Mencegah Korupsi Anggaran Pendidikan
Sebulan setelah dilantik, Muhadjir Effendy, menteri pendidikan dan kebudayaan yang baru, mendatangi Komisi Pemberantasan Korupsi (KPK) pada 31 Agustus 2016 lalu. Selain menyerahkan laporan kekayaan, Muhadjir ingin berkonsultasi dengan KPK mengenai upaya mencegah korupsi anggaran pendidikan.
Langkah Muhadjir melakukan konsultasi kepada KPK sudah tepat mengingat selama ini anggaran pendidikan sangat rawan dikorupsi. Indonesia Corruption Watch (ICW) pada 17 Mei 2016 lalu melansir hasil pemantauan praktik korupsi anggaran pendidikan selama sepuluh tahun terakhir menimbulkan kerugian negara hingga Rp 1,3 triliun.

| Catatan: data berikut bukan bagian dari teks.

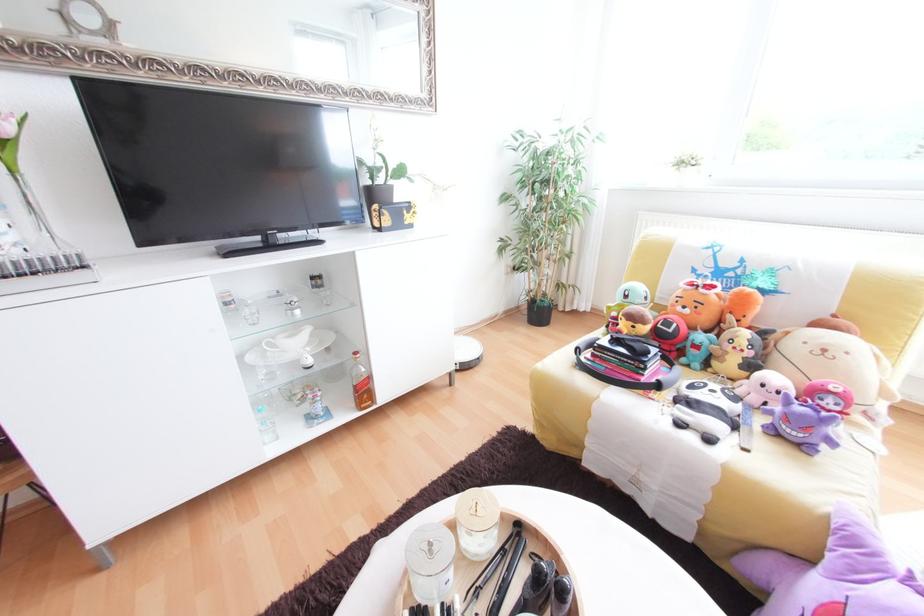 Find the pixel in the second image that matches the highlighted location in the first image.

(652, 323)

Selama tahun 2006–2015, ICW mencatat ada 425 kasus korupsi di sektor pendidikan dengan melibatkan 618 pelaku di seluruh Indonesia. Para pelaku telah diproses oleh kejaksaan, kepolisian, dan Komisi Pemberantasan Korupsi (KPK), dan sebagian di antaranya telah diadili di pengadilan tindak pidana korupsi.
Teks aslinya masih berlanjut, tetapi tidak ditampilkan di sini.